Pareciera que todo lo que huele a clásico y tierno en materia musical y de danza se hubiese perdido o se estuviese perdiendo justo por causa de implantar modalidades más independientes y ruidosas donde los bailarines no se toquen (¿es esto la liberación?) y la música sea de todo menos armónica.
Visto así, podríamos vaticinar que, de aquí a unos años, todas las danzas serán mecánicas e impersonales, cuando además la situación de pandemia no favorece el contacto, nos encaminaremos a una sociedad digitalizada y mecánica donde no exista romanticismo ni arte, donde la música no ocupe el primer lugar sino uno de los últimos y el estruendo reine en las salas de fiestas.
Resulta necesario recordar antiguos valores, simplemente para recordar cómo eran y lo que nos hacían sentir. Todo el mundo puede recordar su primer vals o tango, pero el primer tuerking no resulta tan memorable.
Hay poesía en el silencio, en la música, pero en el ruido desacompasado solo hallamos desorden y caos. Nuestro primer baile podría ser recordado, si se sucediera en un escenario cálido y tierno, o bien movido y animoso, pero si es ruidoso y falto de estructura, no lo recordaremos igual.
Nuestro último baile fue aquel que nuestro cerebro recuerda como glorioso, o grato, fuera este en una pista de baile o en medio de la playa, junto al mar y bajo las estrellas, teniendo como música las olas. Cada baile comunica una idea, un sentimiento, cada giro cuenta una historia.

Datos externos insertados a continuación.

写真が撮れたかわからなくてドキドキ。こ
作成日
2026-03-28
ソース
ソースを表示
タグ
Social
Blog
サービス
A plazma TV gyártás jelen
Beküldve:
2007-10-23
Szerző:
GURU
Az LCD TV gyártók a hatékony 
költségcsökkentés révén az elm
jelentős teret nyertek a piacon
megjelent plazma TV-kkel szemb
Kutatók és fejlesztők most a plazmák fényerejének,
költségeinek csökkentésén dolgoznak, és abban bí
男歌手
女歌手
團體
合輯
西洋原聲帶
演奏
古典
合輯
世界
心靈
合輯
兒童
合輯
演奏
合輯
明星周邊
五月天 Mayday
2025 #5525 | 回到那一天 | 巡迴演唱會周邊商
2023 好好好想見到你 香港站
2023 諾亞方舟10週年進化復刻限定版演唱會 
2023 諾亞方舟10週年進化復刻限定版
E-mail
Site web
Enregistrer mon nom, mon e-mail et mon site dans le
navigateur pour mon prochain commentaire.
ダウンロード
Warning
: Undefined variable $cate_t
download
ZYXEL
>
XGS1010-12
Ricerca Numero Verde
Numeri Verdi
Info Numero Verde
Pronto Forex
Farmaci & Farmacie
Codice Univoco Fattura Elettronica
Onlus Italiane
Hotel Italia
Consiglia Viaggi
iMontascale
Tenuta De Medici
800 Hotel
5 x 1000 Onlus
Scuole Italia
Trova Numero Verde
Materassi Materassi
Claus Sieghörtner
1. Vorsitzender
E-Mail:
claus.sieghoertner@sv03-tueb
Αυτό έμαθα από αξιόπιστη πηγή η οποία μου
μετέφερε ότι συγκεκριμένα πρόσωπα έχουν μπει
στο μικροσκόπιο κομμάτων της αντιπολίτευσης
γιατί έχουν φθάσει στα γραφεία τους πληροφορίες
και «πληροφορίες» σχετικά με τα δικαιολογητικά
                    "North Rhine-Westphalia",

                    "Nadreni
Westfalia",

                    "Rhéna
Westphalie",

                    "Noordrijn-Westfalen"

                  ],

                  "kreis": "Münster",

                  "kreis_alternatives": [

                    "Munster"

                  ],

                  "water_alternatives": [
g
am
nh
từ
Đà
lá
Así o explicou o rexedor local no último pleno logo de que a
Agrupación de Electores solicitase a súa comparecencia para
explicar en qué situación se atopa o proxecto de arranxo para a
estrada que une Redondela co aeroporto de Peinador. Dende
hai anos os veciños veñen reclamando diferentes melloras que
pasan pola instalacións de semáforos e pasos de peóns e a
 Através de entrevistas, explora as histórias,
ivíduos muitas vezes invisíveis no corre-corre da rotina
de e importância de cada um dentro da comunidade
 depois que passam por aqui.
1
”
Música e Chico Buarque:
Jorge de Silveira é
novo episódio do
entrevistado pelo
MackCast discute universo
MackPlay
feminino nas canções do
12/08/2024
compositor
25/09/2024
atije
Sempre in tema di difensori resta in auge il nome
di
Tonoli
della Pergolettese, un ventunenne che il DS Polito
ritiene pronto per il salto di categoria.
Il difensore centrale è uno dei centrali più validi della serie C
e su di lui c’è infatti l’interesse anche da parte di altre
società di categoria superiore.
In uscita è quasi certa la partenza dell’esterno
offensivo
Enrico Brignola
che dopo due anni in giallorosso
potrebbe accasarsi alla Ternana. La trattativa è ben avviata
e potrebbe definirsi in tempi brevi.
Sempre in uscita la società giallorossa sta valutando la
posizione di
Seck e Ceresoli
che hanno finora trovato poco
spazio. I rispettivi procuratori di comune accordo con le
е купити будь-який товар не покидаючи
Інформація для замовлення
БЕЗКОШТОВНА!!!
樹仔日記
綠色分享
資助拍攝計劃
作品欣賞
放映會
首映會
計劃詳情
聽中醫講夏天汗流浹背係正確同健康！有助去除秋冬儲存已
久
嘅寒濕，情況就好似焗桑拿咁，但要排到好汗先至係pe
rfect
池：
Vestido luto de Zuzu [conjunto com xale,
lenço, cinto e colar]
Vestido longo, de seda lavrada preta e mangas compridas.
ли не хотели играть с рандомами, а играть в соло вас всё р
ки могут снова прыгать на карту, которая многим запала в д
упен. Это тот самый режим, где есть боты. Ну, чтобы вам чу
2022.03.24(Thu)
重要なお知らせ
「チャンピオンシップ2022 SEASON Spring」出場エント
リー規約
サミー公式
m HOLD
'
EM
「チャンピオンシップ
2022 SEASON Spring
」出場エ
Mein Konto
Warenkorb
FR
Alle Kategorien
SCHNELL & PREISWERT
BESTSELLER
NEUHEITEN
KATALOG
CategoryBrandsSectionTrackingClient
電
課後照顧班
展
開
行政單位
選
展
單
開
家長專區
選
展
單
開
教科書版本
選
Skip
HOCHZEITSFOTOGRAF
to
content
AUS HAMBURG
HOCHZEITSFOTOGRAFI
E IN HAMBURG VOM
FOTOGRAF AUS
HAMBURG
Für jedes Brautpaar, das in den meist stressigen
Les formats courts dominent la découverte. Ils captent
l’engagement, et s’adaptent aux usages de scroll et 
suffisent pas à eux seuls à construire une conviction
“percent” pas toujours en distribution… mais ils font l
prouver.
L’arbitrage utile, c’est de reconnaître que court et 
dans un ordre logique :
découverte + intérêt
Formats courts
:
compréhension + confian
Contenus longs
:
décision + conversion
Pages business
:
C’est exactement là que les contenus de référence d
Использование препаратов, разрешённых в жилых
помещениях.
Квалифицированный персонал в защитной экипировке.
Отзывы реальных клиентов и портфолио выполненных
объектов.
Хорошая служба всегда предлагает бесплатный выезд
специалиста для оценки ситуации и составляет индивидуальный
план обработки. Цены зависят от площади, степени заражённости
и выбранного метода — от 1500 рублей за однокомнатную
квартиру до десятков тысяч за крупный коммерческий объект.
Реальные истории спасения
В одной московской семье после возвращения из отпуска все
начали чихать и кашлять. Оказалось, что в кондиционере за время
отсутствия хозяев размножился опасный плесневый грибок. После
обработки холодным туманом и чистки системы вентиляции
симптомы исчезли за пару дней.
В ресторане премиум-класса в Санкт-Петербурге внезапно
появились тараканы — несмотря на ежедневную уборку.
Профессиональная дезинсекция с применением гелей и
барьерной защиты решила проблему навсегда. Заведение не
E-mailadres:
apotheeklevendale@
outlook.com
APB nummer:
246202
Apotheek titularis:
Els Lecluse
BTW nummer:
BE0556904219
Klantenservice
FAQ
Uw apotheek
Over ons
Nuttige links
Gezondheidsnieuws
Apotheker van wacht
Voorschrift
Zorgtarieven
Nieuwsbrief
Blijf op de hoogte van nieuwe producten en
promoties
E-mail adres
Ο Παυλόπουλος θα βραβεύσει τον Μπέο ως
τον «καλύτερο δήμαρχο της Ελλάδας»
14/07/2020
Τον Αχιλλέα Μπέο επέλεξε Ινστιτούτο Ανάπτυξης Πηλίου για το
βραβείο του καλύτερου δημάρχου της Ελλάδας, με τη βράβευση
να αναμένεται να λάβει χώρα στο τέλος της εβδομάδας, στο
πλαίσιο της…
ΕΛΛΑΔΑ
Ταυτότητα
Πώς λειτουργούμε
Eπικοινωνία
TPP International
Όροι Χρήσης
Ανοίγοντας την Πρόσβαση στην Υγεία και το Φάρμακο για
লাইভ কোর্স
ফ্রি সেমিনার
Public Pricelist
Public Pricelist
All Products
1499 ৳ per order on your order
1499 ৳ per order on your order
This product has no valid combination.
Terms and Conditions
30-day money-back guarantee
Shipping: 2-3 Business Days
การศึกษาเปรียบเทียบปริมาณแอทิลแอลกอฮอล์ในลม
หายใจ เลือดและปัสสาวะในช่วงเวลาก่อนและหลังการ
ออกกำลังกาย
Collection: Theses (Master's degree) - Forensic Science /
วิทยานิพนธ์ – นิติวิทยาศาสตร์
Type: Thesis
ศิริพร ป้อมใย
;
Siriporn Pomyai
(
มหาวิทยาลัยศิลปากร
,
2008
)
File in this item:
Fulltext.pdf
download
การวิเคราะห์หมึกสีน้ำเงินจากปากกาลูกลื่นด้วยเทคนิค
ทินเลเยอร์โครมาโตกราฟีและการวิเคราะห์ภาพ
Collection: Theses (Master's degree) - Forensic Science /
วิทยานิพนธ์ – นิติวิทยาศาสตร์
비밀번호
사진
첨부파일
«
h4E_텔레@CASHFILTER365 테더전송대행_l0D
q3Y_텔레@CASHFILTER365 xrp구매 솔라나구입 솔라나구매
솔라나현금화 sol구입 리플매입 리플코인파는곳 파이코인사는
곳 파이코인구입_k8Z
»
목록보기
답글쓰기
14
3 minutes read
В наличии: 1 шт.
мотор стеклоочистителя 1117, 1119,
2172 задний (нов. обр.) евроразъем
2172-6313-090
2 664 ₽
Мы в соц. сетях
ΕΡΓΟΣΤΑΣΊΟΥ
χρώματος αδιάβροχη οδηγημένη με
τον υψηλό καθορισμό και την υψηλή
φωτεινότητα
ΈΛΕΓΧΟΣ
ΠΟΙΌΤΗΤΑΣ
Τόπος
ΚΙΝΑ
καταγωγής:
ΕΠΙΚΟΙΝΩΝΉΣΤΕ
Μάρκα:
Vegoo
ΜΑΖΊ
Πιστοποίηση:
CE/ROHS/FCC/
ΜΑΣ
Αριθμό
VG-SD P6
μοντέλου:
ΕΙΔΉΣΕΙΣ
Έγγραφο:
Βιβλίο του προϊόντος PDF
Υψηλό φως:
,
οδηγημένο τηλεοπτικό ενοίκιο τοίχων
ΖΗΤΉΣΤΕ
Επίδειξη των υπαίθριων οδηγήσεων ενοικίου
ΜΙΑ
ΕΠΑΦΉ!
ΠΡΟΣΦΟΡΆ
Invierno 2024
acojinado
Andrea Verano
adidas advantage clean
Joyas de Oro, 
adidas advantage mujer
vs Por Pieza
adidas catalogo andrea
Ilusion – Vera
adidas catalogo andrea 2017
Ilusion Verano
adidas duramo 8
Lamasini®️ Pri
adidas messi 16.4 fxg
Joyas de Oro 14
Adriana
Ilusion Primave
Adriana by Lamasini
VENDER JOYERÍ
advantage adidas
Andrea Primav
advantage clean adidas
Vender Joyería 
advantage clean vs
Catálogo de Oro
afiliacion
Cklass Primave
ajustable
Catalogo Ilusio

Cada nota es testigo de un adiós o un beso, cada lágrima es una fuente que hidrata una nueva leyenda.
Tal vez no sepamos cómo será nuestro baile presente, pero a fe que si queremos disfrutar de nuestro último baile a gusto y recordarlo como se merece, imprimirle romanticismo y armonía puede ser un bello camino.
Las notas resbalan por la epidermis, los pasos marcan un compás, cada uno de los movimientos del cuerpo traza un sendero rumbo a ninguna parte o a todas…nuestro baile, es nuestro baile el que dibuja figuras distintas y hace que nos reconciliemos con la palabra música.
Es nuestro baile el que abre una velada vespertina, cierra una exposición de arte, muestra folklore gallego, enseña cómo moverse aeróbicamente.
Es nuestro baile el que relata una boda, un concierto, una noche especial, una tarde diferente.
Es nuestro baile el que dibuja figuras imposibles y gráciles, rítmicas y mágicas, a cada compás.
Es nuestro baile, el primero o el último, sea quinceañero o añoso, sea de salón o de discoteca, el que hace que nuestro cuerpo hable cuando las palabras se han agotado.
Es nuestro baile el que nos deja, exhaustos y felices, con la sensación de haber dibujado una historia muda, expresada por los cuerpos al seguir una melodía.